══ Entries shown

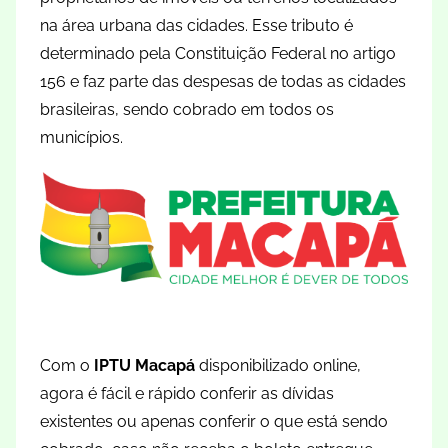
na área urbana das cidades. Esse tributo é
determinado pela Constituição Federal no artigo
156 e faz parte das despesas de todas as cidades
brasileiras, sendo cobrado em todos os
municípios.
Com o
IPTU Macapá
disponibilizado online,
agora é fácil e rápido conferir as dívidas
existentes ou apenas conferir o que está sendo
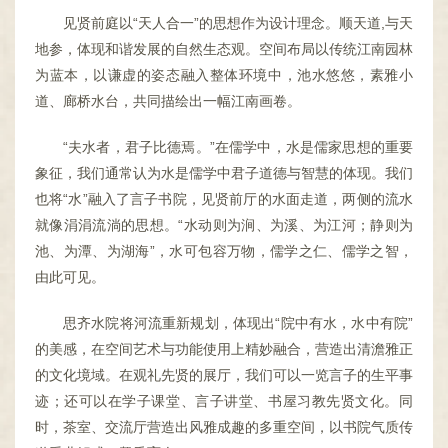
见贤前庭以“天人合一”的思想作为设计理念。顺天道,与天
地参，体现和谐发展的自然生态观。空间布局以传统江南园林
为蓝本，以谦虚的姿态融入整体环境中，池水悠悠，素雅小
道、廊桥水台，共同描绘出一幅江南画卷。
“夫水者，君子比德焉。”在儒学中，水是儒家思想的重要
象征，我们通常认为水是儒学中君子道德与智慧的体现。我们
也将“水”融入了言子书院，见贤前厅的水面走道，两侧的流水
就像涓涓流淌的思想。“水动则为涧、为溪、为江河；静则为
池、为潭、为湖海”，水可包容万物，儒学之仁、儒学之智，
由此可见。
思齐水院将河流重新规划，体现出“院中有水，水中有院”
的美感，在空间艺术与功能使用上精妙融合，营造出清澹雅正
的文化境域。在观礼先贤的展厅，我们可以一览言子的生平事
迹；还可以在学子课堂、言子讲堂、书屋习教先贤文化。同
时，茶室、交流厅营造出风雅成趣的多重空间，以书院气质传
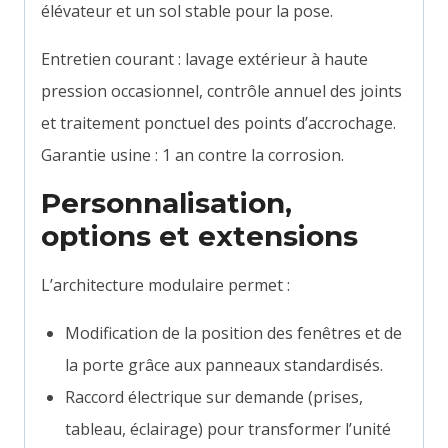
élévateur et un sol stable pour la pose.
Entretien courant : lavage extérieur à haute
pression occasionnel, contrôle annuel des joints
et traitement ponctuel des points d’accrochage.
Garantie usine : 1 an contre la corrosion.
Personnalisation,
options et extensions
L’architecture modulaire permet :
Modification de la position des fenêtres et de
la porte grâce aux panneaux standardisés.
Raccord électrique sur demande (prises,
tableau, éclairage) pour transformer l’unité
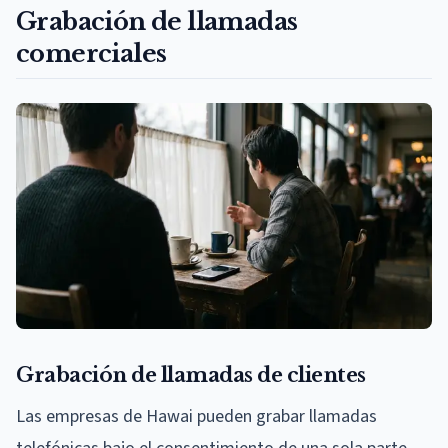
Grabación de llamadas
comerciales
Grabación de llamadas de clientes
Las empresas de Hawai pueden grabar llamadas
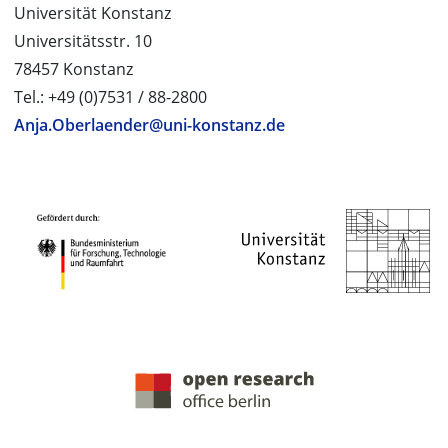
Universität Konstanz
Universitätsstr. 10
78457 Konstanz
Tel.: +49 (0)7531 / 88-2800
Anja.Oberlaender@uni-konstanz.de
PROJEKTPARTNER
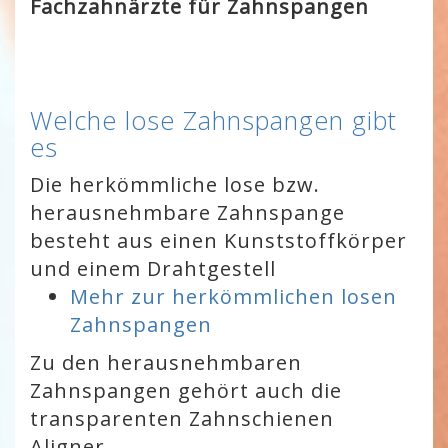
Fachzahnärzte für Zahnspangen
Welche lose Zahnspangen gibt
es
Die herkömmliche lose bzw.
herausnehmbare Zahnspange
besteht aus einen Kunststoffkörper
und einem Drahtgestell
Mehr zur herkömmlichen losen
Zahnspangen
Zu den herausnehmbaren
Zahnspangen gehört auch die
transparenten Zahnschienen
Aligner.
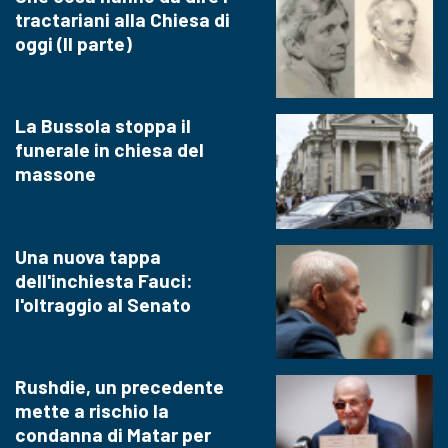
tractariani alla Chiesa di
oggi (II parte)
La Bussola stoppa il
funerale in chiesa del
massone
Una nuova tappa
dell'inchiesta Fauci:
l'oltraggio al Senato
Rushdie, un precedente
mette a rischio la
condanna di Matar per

════

● **Required action**
Restate the entries verbatim and exclude any pictures.

● **Written response**
na área urbana das cidades. Esse tributo é
determinado pela Constituição Federal no artigo
156 e faz parte das despesas de todas as cidades
brasileiras, sendo cobrado em todos os
municípios.
Com o
IPTU Macapá
disponibilizado online,
agora é fácil e rápido conferir as dívidas
existentes ou apenas conferir o que está sendo
见贤前庭以“天人合一”的思想作为设计理念。顺天道,与天
地参，体现和谐发展的自然生态观。空间布局以传统江南园林
为蓝本，以谦虚的姿态融入整体环境中，池水悠悠，素雅小
道、廊桥水台，共同描绘出一幅江南画卷。
“夫水者，君子比德焉。”在儒学中，水是儒家思想的重要
象征，我们通常认为水是儒学中君子道德与智慧的体现。我们
也将“水”融入了言子书院，见贤前厅的水面走道，两侧的流水
就像涓涓流淌的思想。“水动则为涧、为溪、为江河；静则为
池、为潭、为湖海”，水可包容万物，儒学之仁、儒学之智，
由此可见。
思齐水院将河流重新规划，体现出“院中有水，水中有院”
的美感，在空间艺术与功能使用上精妙融合，营造出清澹雅正
的文化境域。在观礼先贤的展厅，我们可以一览言子的生平事
迹；还可以在学子课堂、言子讲堂、书屋习教先贤文化。同
时，茶室、交流厅营造出风雅成趣的多重空间，以书院气质传
élévateur et un sol stable pour la pose.
Entretien courant : lavage extérieur à haute
pression occasionnel, contrôle annuel des joints
et traitement ponctuel des points d’accrochage.
Garantie usine : 1 an contre la corrosion.
Personnalisation,
options et extensions
L’architecture modulaire permet :
Modification de la position des fenêtres et de
la porte grâce aux panneaux standardisés.
Raccord électrique sur demande (prises,
tableau, éclairage) pour transformer l’unité
Grabación de llamadas
comerciales
Grabación de llamadas de clientes
Las empresas de Hawai pueden grabar llamadas
Universität Konstanz
Universitätsstr. 10
78457 Konstanz
Tel.: +49 (0)7531 / 88-2800
Anja.Oberlaender@uni-konstanz.de
PROJEKTPARTNER
Fachzahnärzte für Zahnspangen
Welche lose Zahnspangen gibt
es
Die herkömmliche lose bzw.
herausnehmbare Zahnspange
besteht aus einen Kunststoffkörper
und einem Drahtgestell
Mehr zur herkömmlichen losen
Zahnspangen
Zu den herausnehmbaren
Zahnspangen gehört auch die
transparenten Zahnschienen
Aligner.
tractariani alla Chiesa di
oggi (II parte)
La Bussola stoppa il
funerale in chiesa del
massone
Una nuova tappa
dell'inchiesta Fauci:
l'oltraggio al Senato
Rushdie, un precedente
mette a rischio la
condanna di Matar per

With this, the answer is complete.